Reduced overall demand for meat coupled with rising demand for more sustainably produced meat is good news. Not just for our health but for the health of the environment.
The impacts of the conventional meat industry are notorious. Livestock production is in many ways the single most damaging sector of agriculture. It’s not only responsible for tremendous habitat degradation and biodiversity loss, erosion and desertification, air and climate pollution, but it is also the largest and least regulated source of water pollution in the nation.

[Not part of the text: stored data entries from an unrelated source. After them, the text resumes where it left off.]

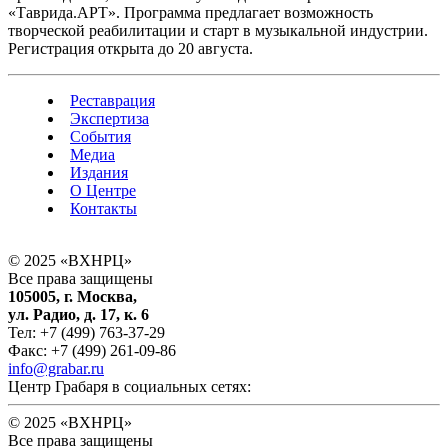
«Таврида.АРТ». Программа предлагает возможность
творческой реабилитации и старт в музыкальной индустрии.
Регистрация открыта до 20 августа.
Реставрация
Экспертиза
События
Медиа
Издания
О Центре
Контакты
© 2025 «ВХНРЦ»
Все права защищены
105005, г. Москва,
ул. Радио, д. 17, к. 6
Тел: +7 (499) 763-37-29
Факс: +7 (499) 261-09-86
info@grabar.ru
Центр Грабаря в социальных сетях:
© 2025 «ВХНРЦ»
Все права защищены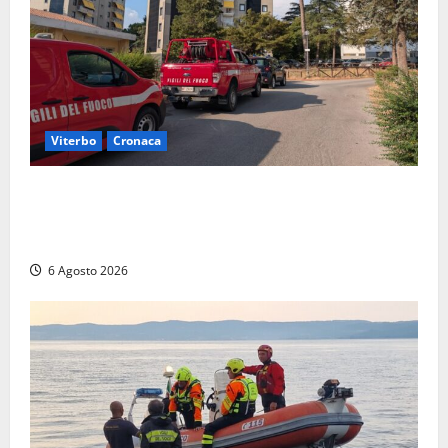
Viterbo
Cronaca
Viterbo, paura in via Murialdo: anziano minaccia di
lanciarsi dal settimo piano, salvato dai soccorritori
(FOTO)
6 Agosto 2026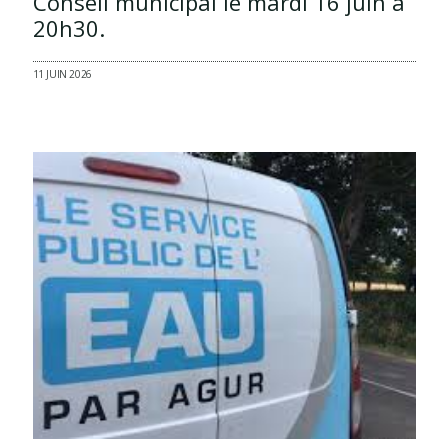
Conseil municipal le mardi 16 juin à
20h30.
11 JUIN 2026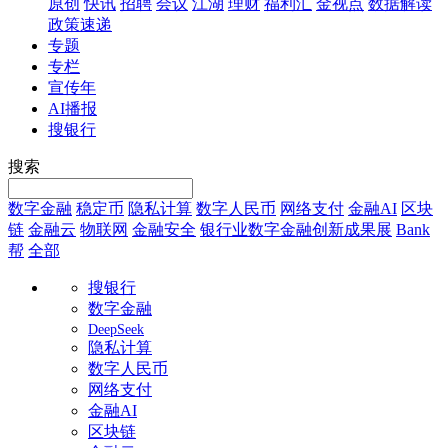
原创
快讯
招聘
会议
江湖
理财
福利汇
金视点
数据解读
政策速递
专题
专栏
宣传年
AI播报
搜银行
搜索
数字金融
稳定币
隐私计算
数字人民币
网络支付
金融AI
区块
链
金融云
物联网
金融安全
银行业数字金融创新成果展
Bank
帮
全部
搜银行
数字金融
DeepSeek
隐私计算
数字人民币
网络支付
金融AI
区块链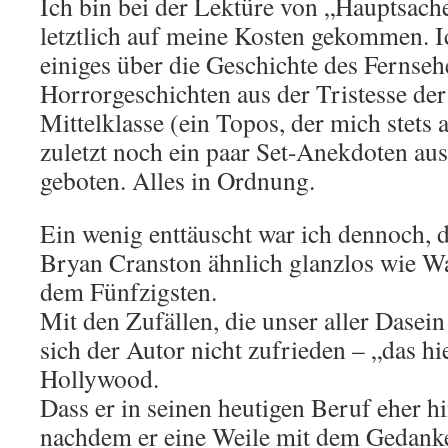
Ich bin bei der Lektüre von „Hauptsach
letztlich auf meine Kosten gekommen. I
einiges über die Geschichte des Fernsehe
Horrorgeschichten aus der Tristesse de
Mittelklasse (ein Topos, der mich stets
zuletzt noch ein paar Set-Anekdoten au
geboten. Alles in Ordnung.
Ein wenig enttäuscht war ich dennoch, d
Bryan Cranston ähnlich glanzlos wie W
dem Fünfzigsten.
Mit den Zufällen, die unser aller Dasei
sich der Autor nicht zufrieden – „das hie
Hollywood.
Dass er in seinen heutigen Beruf eher hi
nachdem er eine Weile mit dem Gedanken 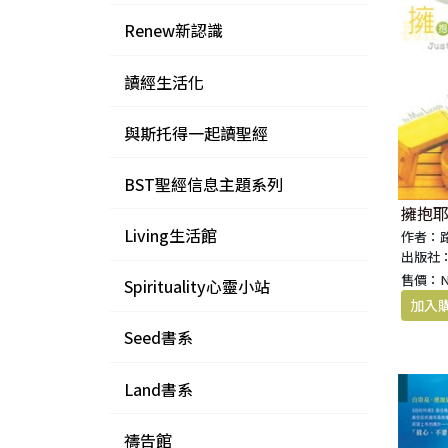
Renew新認識
讀經生活化
與斯托得一起讀聖經
BST聖經信息主題系列
擁抱
Living生活館
作者：
出版社
售價：
Spirituality心靈小站
Seed書系
Land書系
禱告館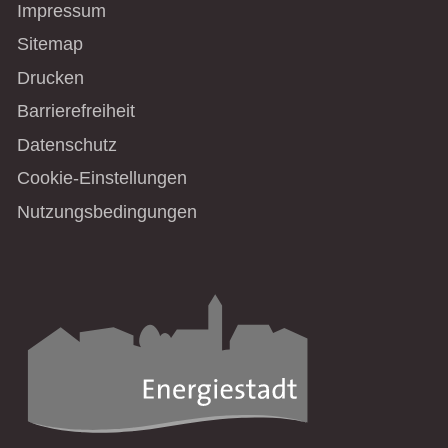
Impressum
Sitemap
Drucken
Barrierefreiheit
Datenschutz
Cookie-Einstellungen
Nutzungsbedingungen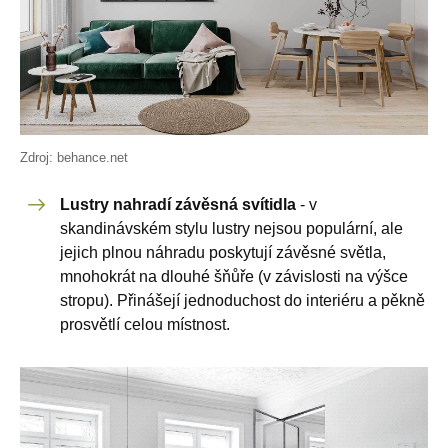
Zdroj: behance.net
Lustry nahradí závěsná svítidla
- v
skandinávském stylu lustry nejsou populární, ale
jejich plnou náhradu poskytují závěsné světla,
mnohokrát na dlouhé šňůře (v závislosti na výšce
stropu). Přinášejí jednoduchost do interiéru a pěkně
prosvětlí celou místnost.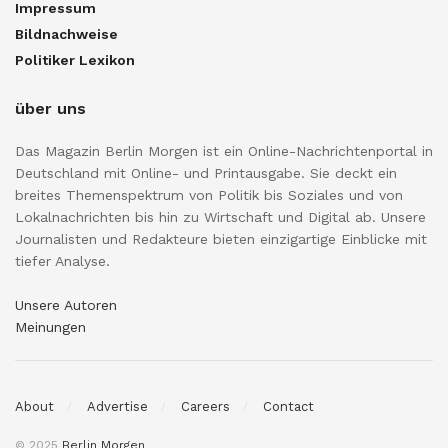
Impressum
Bildnachweise
Politiker Lexikon
über uns
Das Magazin Berlin Morgen ist ein Online-Nachrichtenportal in
Deutschland mit Online- und Printausgabe. Sie deckt ein
breites Themenspektrum von Politik bis Soziales und von
Lokalnachrichten bis hin zu Wirtschaft und Digital ab. Unsere
Journalisten und Redakteure bieten einzigartige Einblicke mit
tiefer Analyse.
Unsere Autoren
Meinungen
About
Advertise
Careers
Contact
© 2025
Berlin Morgen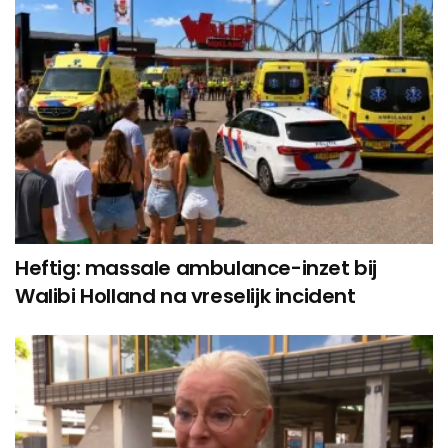
Heftig: massale ambulance-inzet bij
Walibi Holland na vreselijk incident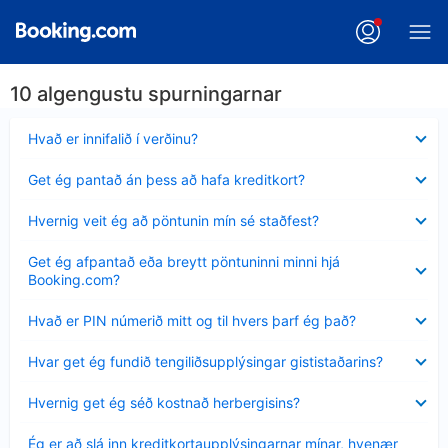
10 algengustu spurningarnar
Minna
Hvað er innifalið í verðinu?
sýnt
Minna
Get ég pantað án þess að hafa kreditkort?
sýnt
Minna
Hvernig veit ég að pöntunin mín sé staðfest?
sýnt
Minna
Get ég afpantað eða breytt pöntuninni minni hjá
sýnt
Booking.com?
Minna
Hvað er PIN númerið mitt og til hvers þarf ég það?
sýnt
Minna
Hvar get ég fundið tengiliðsupplýsingar gististaðarins?
sýnt
Minna
Hvernig get ég séð kostnað herbergisins?
sýnt
Minna
Ég er að slá inn kreditkortaupplýsingarnar mínar, hvenær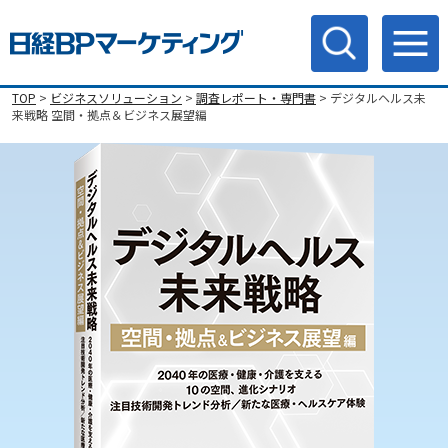
TOP
>
ビジネスソリューション
>
調査レポート・専門書
> デジタルヘルス未
来戦略 空間・拠点＆ビジネス展望編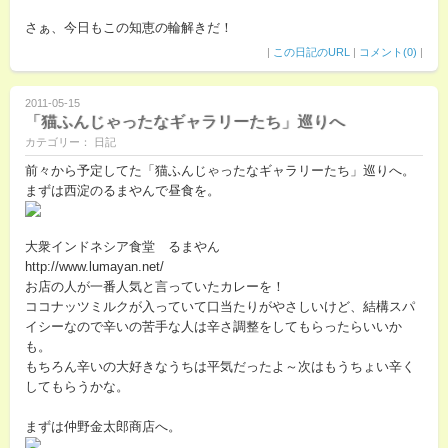
さぁ、今日もこの知恵の輪解きだ！
|
この日記のURL
|
コメント(0)
|
2011-05-15
「猫ふんじゃったなギャラリーたち」巡りへ
カテゴリー： 日記
前々から予定してた「猫ふんじゃったなギャラリーたち」巡りへ。
まずは西淀のるまやんで昼食を。
大衆インドネシア食堂 るまやん
http://www.lumayan.net/
お店の人が一番人気と言っていたカレーを！
ココナッツミルクが入っていて口当たりがやさしいけど、結構スパ
イシーなので辛いの苦手な人は辛さ調整をしてもらったらいいか
も。
もちろん辛いの大好きなうちは平気だったよ～次はもうちょい辛く
してもらうかな。
まずは仲野金太郎商店へ。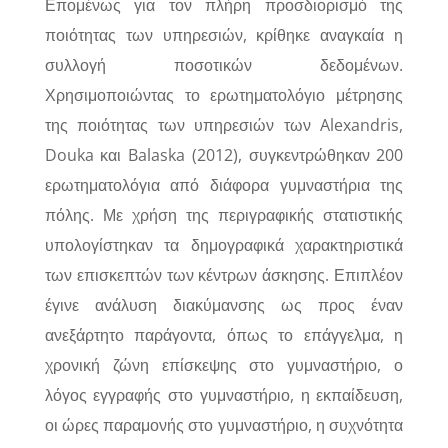
Επομένως για τον πλήρη προσδιορισμό της
ποιότητας των υπηρεσιών, κρίθηκε αναγκαία η
συλλογή ποσοτικών δεδομένων.
Χρησιμοποιώντας το ερωτηματολόγιο μέτρησης
της ποιότητας των υπηρεσιών των Alexandris,
Douka και Balaska (2012), συγκεντρώθηκαν 200
ερωτηματολόγια από διάφορα γυμναστήρια της
πόλης. Με χρήση της περιγραφικής στατιστικής
υπολογίστηκαν τα δημογραφικά χαρακτηριστικά
των επισκεπτών των κέντρων άσκησης. Επιπλέον
έγινε ανάλυση διακύμανσης ως προς έναν
ανεξάρτητο παράγοντα, όπως το επάγγελμα, η
χρονική ζώνη επίσκεψης στο γυμναστήριο, ο
λόγος εγγραφής στο γυμναστήριο, η εκπαίδευση,
οι ώρες παραμονής στο γυμναστήριο, η συχνότητα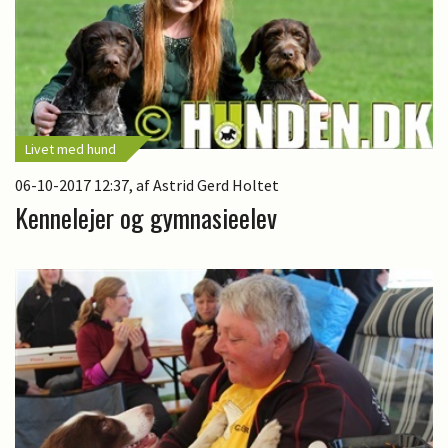
Livet med hund
06-10-2017 12:37
, af Astrid Gerd Holtet
Kennelejer og gymnasieelev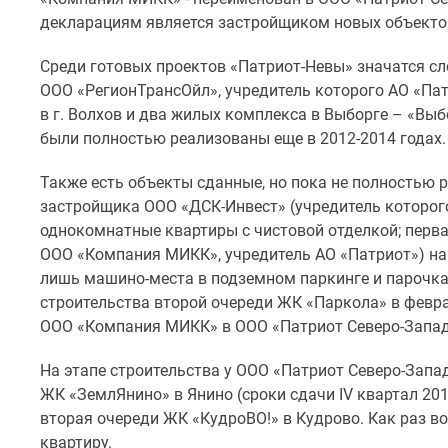
декларациям является застройщиком новых объекто
Среди готовых проектов «Патриот-Невы» значатся сл
ООО «РегионТрансОйл», учредитель которого АО «Патр
в г. Волхов и два жилых комплекса в Выборге – «Выб
были полностью реализованы еще в 2012-2014 годах.
Также есть объекты сданные, но пока не полностью 
застройщика ООО «ДСК-Инвест» (учредитель которого
однокомнатные квартиры с чистовой отделкой; перв
ООО «Компания МИКК», учредитель АО «Патриот») на 
лишь машино-места в подземном паркинге и парочка 
строительства второй очереди ЖК «Паркола» в февр
ООО «Компания МИКК» в ООО «Патриот Северо-Запад
На этапе строительства у ООО «Патриот Северо-Запад
ЖК «ЗемлЯнино» в Янино (сроки сдачи IV квартал 2017
вторая очереди ЖК «КудроВО!» в Кудрово. Как раз в
квартиру.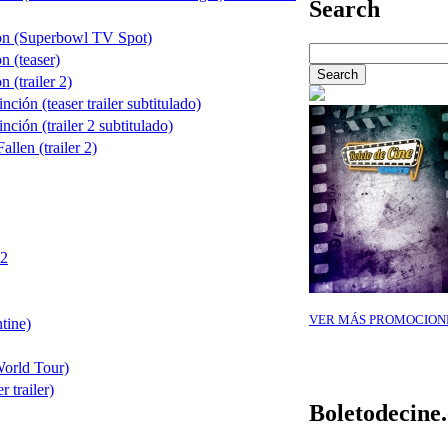
Search
on (Superbowl TV Spot)
n (teaser)
 (trailer 2)
ción (teaser trailer subtitulado)
nción (trailer 2 subtitulado)
llen (trailer 2)
 2
VER MÁS PROMOCION
tine)
World Tour)
 trailer)
Boletodecine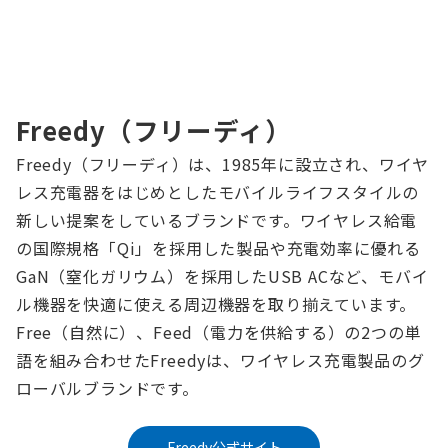
Freedy（フリーディ）
Freedy（フリーディ）は、1985年に設立され、ワイヤ
レス充電器をはじめとしたモバイルライフスタイルの
新しい提案をしているブランドです。ワイヤレス給電
の国際規格「Qi」を採用した製品や充電効率に優れる
GaN（窒化ガリウム）を採用したUSB ACなど、モバイ
ル機器を快適に使える周辺機器を取り揃えています。
Free（自然に）、Feed（電力を供給する）の2つの単
語を組み合わせたFreedyは、ワイヤレス充電製品のグ
ローバルブランドです。
Freedy公式サイト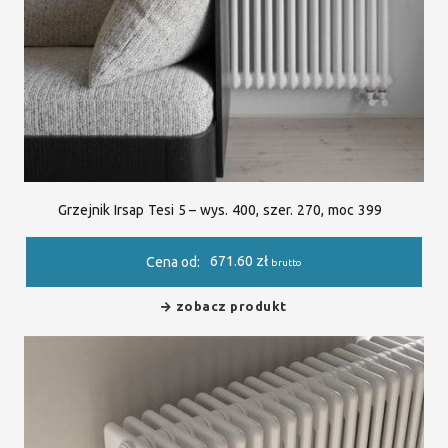
Grzejnik Irsap Tesi 5 – wys. 400, szer. 270, moc 399
671.60
zł
Cena od:
brutto
zobacz produkt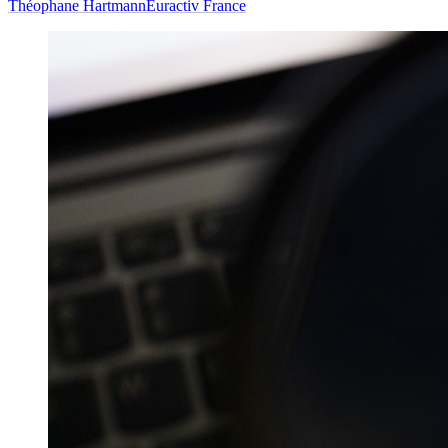
Théophane Hartmann
Euractiv France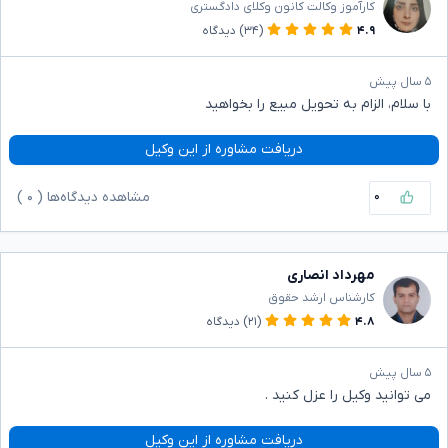
کارآموز وکالت کانون وکلای دادگستری
۴.۹
(۳۴)
دیدگاه
۵ سال پیش
با سلام، الزام به تحویل مبیع را بخواهید
دریافت مشاوره از این وکیل
۰
مشاهده دیدگاه‌ها (
۰
)
مهرداد انصاری
کارشناس ارشد حقوق
۴.۸
(۲۱)
دیدگاه
۵ سال پیش
می توانید وکیل را عزل کنید .
دریافت مشاوره از این وکیل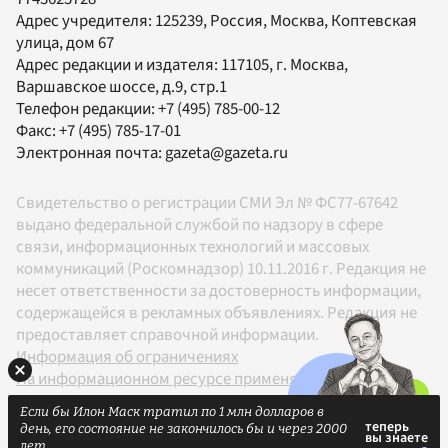
Адрес учредителя: 125239, Россия, Москва, Коптевская
улица, дом 67
Адрес редакции и издателя:
117105
, г.
Москва
,
Варшавское шоссе, д.9, стр.1
Телефон редакции:
+7 (495) 785-00-12
Факс:
+7 (495) 785-17-01
Электронная почта:
gazeta@gazeta.ru
Свидетельство о регистрации СМИ Эл № ФС77-67642
выдано федеральной службой по надзору в сфере
связи, информационных технологий и массовых
коммуникаций (Роскомнадзор) 10.11.2016 г. Редакция не
несет ответственности за достоверность информации,
содержащейся в рекламных объявлениях. Редакция не
предоставляет справочной информации.
Информация об ограничениях
На информационном ресурсе применяются
рекомендательные технологии в соответствии с
Если бы Илон Маск тратил по 1 млн долларов в
Правилами
день, его состояние не закончилось бы и через 2000
18+
лет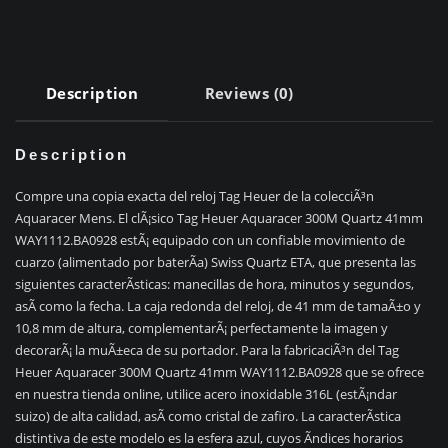
quantity
Description
Reviews (0)
Description
Compre una copia exacta del reloj Tag Heuer de la colecciÃ³n
Aquaracer Mens. El clÃ¡sico Tag Heuer Aquaracer 300M Quartz 41mm
WAY1112.BA0928 estÃ¡ equipado con un confiable movimiento de
cuarzo (alimentado por baterÃ­a) Swiss Quartz ETA, que presenta las
siguientes caracterÃ­sticas: manecillas de hora, minutos y segundos,
asÃ­ como la fecha. La caja redonda del reloj, de 41 mm de tamaÃ±o y
10,8 mm de altura, complementarÃ¡ perfectamente la imagen y
decorarÃ¡ la muÃ±eca de su portador. Para la fabricaciÃ³n del Tag
Heuer Aquaracer 300M Quartz 41mm WAY1112.BA0928 que se ofrece
en nuestra tienda online, utilice acero inoxidable 316L (estÃ¡ndar
suizo) de alta calidad, asÃ­ como cristal de zafiro. La caracterÃ­stica
distintiva de este modelo es la esfera azul, cuyos Ã­ndices horarios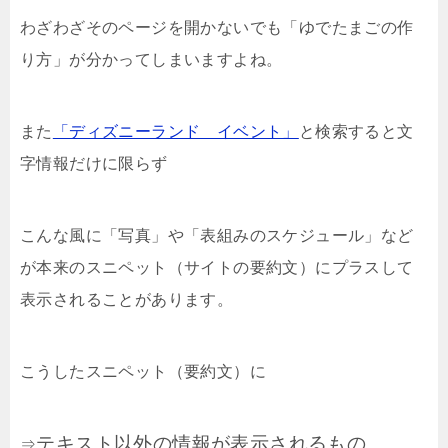
わざわざそのページを開かないでも「ゆでたまごの作
り方」が分かってしまいますよね。
また
「ディズニーランド イベント」
と検索すると文
字情報だけに限らず
こんな風に「写真」や「表組みのスケジュール」など
が本来のスニペット（サイトの要約文）にプラスして
表示されることがあります。
こうしたスニペット（要約文）に
テキスト以外の情報が表示されるもの
⇒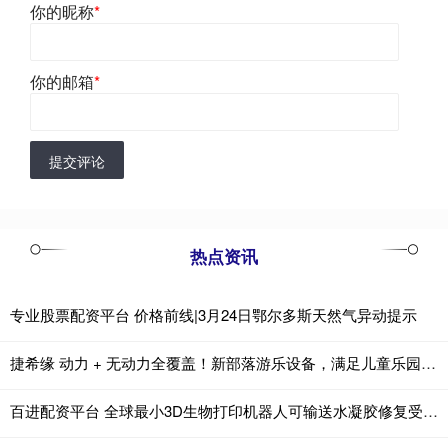
你的昵称
*
你的邮箱
*
提交评论
热点资讯
专业股票配资平台 价格前线|3月24日鄂尔多斯天然气异动提示
捷希缘 动力 + 无动力全覆盖！新部落游乐设备，满足儿童乐园多元需求
百进配资平台 全球最小3D生物打印机器人可输送水凝胶修复受损声带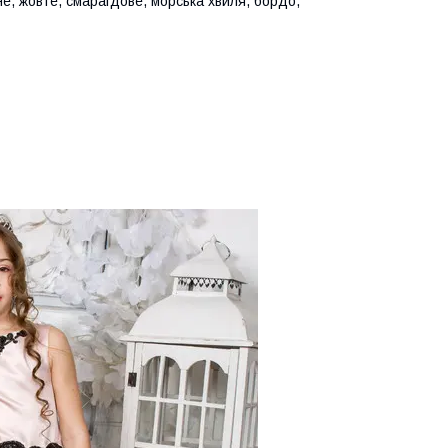
тне, жовте, смарагдове, морська хвиля, бордо,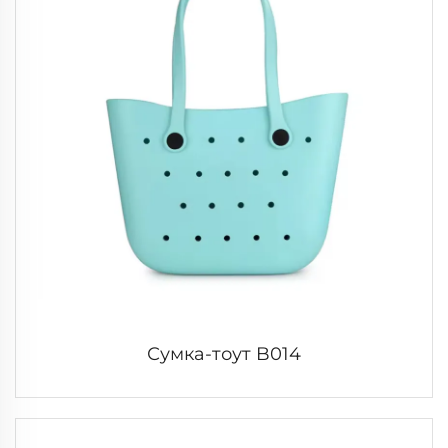
Сумка-тоут B014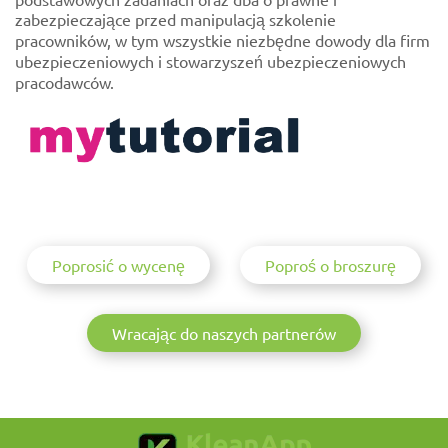
zabezpieczające przed manipulacją szkolenie
pracowników, w tym wszystkie niezbędne dowody dla firm
ubezpieczeniowych i stowarzyszeń ubezpieczeniowych
pracodawców.
Poprosić o wycenę
Poproś o broszurę
Wracając do naszych partnerów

Within the dominant production model, massive numbers of chickens, pigs and cows are confined in giant feedlots—often called factory farms—where they are routinely fed antibiotics to made them grow faster and to compensate for dirty, crowded and stressful conditions. These conditions create a breeding ground for antibiotic resistance bacteria, which escape in the air, water, on workers and the meat itself, getting into our environment and making people very sick. The public health and medical community has warned that this practice is endangering human health by contributing to the rise of antibiotic resistance in humans and putting the essential medicines we rely on at risk.
Swapping out meat for any number of lower-impact forms of protein just one day per week is one of the most impactful things concerned individuals can do to reduce their environmental “foodprints”. Far from some radical endeavor seeking to denigrate American meat and poultry producers, this simple action can also free consumers up to choose healthier and more sustainably-produced meat products when they do choose to eat meat.
Every day, farmers across the country are showing that we can produce meat in ways that are healthier for our families, our planet, and animals. And every week, concerned citizens and consumers across the country are voting with their wallets, simultaneously making Meatless Mondays increasingly mainstream and helping to bring an abundance of alternative meat and poultry products into the marketplace.
More and more, the bullies can’t beat the buyers.